EXERCISE DETAILS
In the entries below, how many lines hold the string "Factory"? Answer with the number only.

=-=-=-=-=

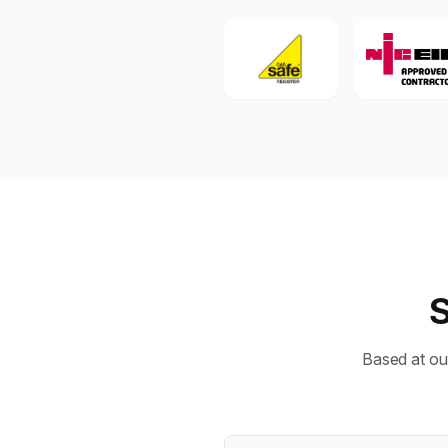
S
Based at ou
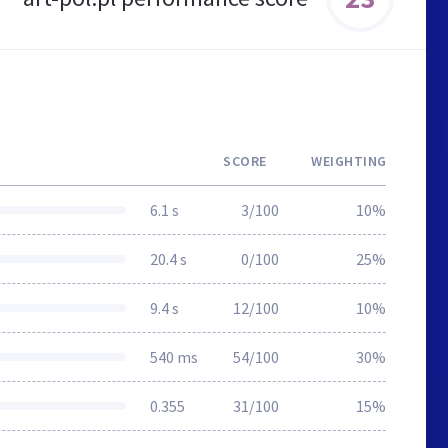
SCORE
WEIGHTING
6.1 s
3/100
10%
20.4 s
0/100
25%
9.4 s
12/100
10%
540 ms
54/100
30%
0.355
31/100
15%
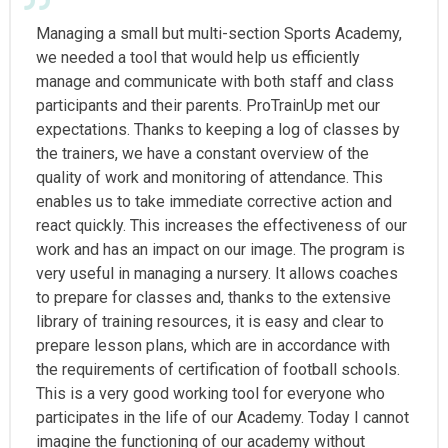
Managing a small but multi-section Sports Academy,
we needed a tool that would help us efficiently
manage and communicate with both staff and class
participants and their parents. ProTrainUp met our
expectations. Thanks to keeping a log of classes by
the trainers, we have a constant overview of the
quality of work and monitoring of attendance. This
enables us to take immediate corrective action and
react quickly. This increases the effectiveness of our
work and has an impact on our image. The program is
very useful in managing a nursery. It allows coaches
to prepare for classes and, thanks to the extensive
library of training resources, it is easy and clear to
prepare lesson plans, which are in accordance with
the requirements of certification of football schools.
This is a very good working tool for everyone who
participates in the life of our Academy. Today I cannot
imagine the functioning of our academy without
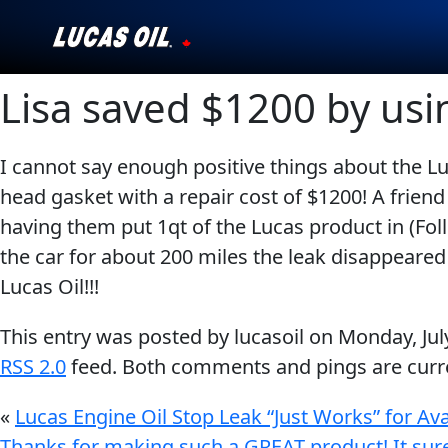
Lisa saved $1200 by usi
Our Story
Products ▾
I cannot say enough positive things about the Lu
head gasket with a repair cost of $1200! A frie
Testimonials
having them put 1qt of the Lucas product in (Foll
Ambassadors
the car for about 200 miles the leak disappeare
Lucas Oil!!!
News
This entry was posted by lucasoil on
Monday, Jul
Why Lucas
RSS 2.0
feed. Both comments and pings are curre
Store Locator
«
Lucas Engine Oil Stop Leak “Just Works” for Av
Thanks for making such a GREAT product! It sure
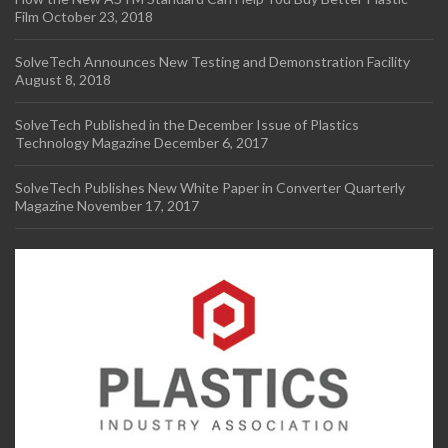
Film
October 23, 2018
SolveTech Announces New Testing and Demonstration Facility
August 8, 2018
SolveTech Published in the December Issue of Plastics
Technology Magazine
December 6, 2017
SolveTech Publishes New White Paper in Converter Quarterly
Magazine
November 17, 2017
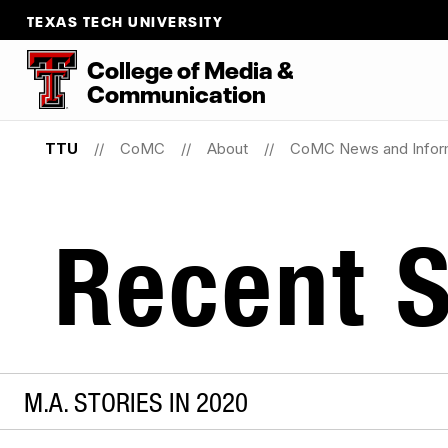
TEXAS TECH UNIVERSITY
College
of
Media
&
Communication
TTU
CoMC
About
CoMC News and Infor
Recent S
M.A. STORIES IN 2020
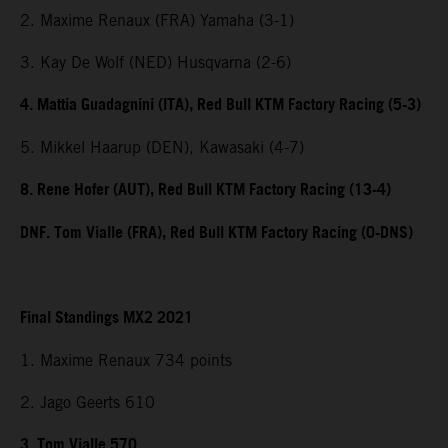
2. Maxime Renaux (FRA) Yamaha (3-1)
3. Kay De Wolf (NED) Husqvarna (2-6)
4. Mattia Guadagnini (ITA), Red Bull KTM Factory Racing (5-3)
5. Mikkel Haarup (DEN), Kawasaki (4-7)
8. Rene Hofer (AUT), Red Bull KTM Factory Racing (13-4)
DNF. Tom Vialle (FRA), Red Bull KTM Factory Racing (0-DNS)
Final Standings MX2 2021
1. Maxime Renaux 734 points
2. Jago Geerts 610
3. Tom Vialle 570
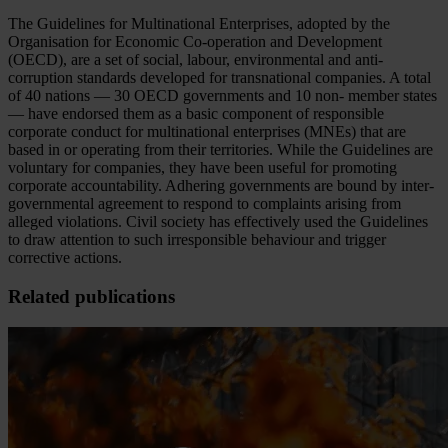
The Guidelines for Multinational Enterprises, adopted by the
Organisation for Economic Co-operation and Development
(OECD), are a set of social, labour, environmental and anti-
corruption standards developed for transnational companies. A total
of 40 nations — 30 OECD governments and 10 non- member states
— have endorsed them as a basic component of responsible
corporate conduct for multinational enterprises (MNEs) that are
based in or operating from their territories. While the Guidelines are
voluntary for companies, they have been useful for promoting
corporate accountability. Adhering governments are bound by inter-
governmental agreement to respond to complaints arising from
alleged violations. Civil society has effectively used the Guidelines
to draw attention to such irresponsible behaviour and trigger
corrective actions.
Related publications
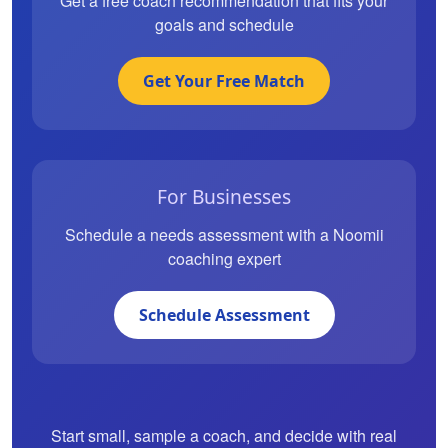
Get a free coach recommendation that fits your
goals and schedule
Get Your Free Match
For Businesses
Schedule a needs assessment with a Noomii
coaching expert
Schedule Assessment
Start small, sample a coach, and decide with real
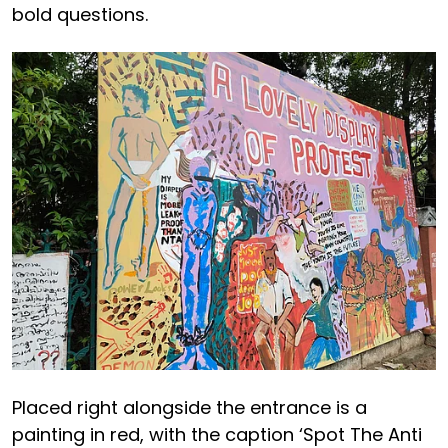
bold questions.
Placed right alongside the entrance is a
painting in red, with the caption ‘Spot The Anti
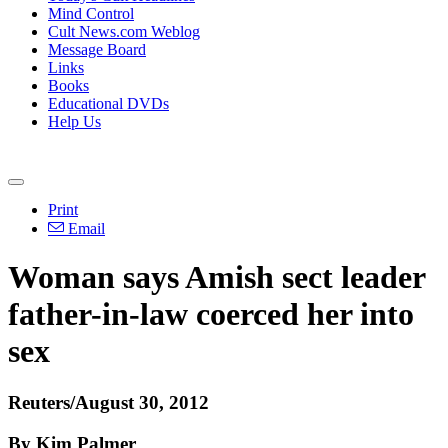
Mind Control
Cult News.com Weblog
Message Board
Links
Books
Educational DVDs
Help Us
Print
Email
Woman says Amish sect leader
father-in-law coerced her into
sex
Reuters/August 30, 2012
By Kim Palmer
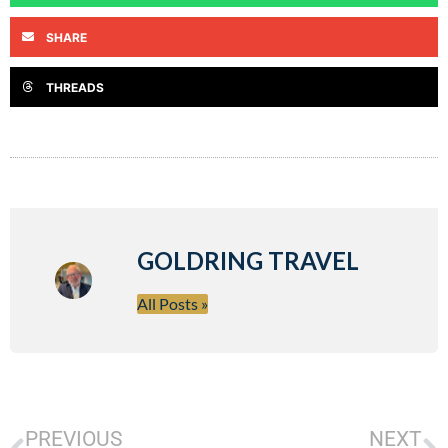
SHARE
THREADS
GOLDRING TRAVEL
All Posts »
PREVIOUS
NEXT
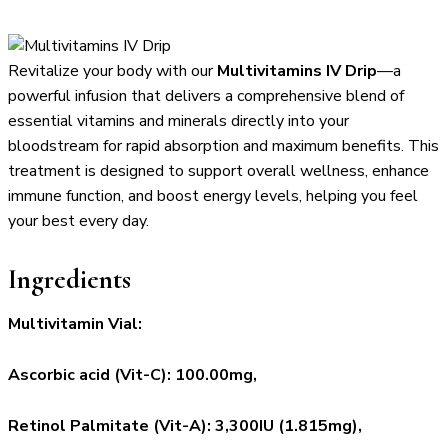
Revitalize your body with our
Multivitamins IV Drip
—a
powerful infusion that delivers a comprehensive blend of
essential vitamins and minerals directly into your
bloodstream for rapid absorption and maximum benefits. This
treatment is designed to support overall wellness, enhance
immune function, and boost energy levels, helping you feel
your best every day.
Ingredients
Multivitamin Vial:
Ascorbic acid (Vit-C): 100.00mg,
Retinol Palmitate (Vit-A): 3,300IU (1.815mg),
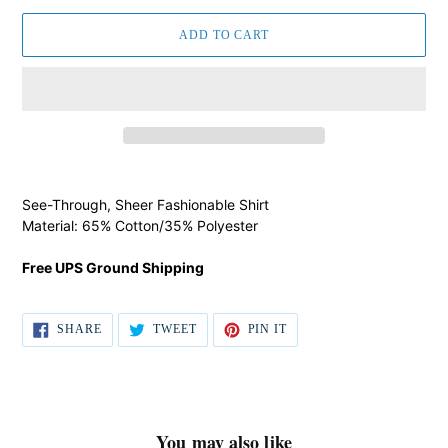
ADD TO CART
Adding
product
See-Through, Sheer Fashionable Shirt
to
Material: 65% Cotton/35% Polyester
your
cart
Free UPS Ground Shipping
SHARE
TWEET
PIN IT
SHARE
TWEET
PIN
ON
ON
ON
FACEBOOK
TWITTER
PINTEREST
You may also like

=-=-=-=-=

SOLUTION
3